DATA FOR THIS TASK »
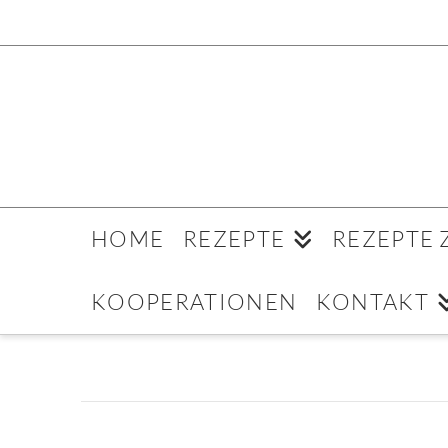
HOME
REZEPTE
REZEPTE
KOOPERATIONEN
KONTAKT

---

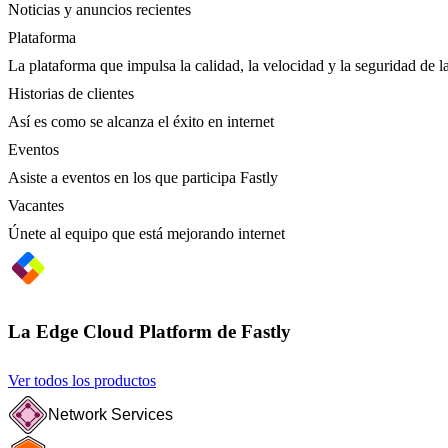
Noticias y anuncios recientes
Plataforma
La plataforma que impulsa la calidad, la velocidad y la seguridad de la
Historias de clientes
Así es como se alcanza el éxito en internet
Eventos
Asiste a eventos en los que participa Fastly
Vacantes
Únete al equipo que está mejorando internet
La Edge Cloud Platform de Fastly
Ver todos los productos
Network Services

WORK INSTRUCTION »
For every line above that includes the word "internet", return the line.

EXERCISE RESULT »
Así es como se alcanza el éxito en internet
Únete al equipo que está mejorando internet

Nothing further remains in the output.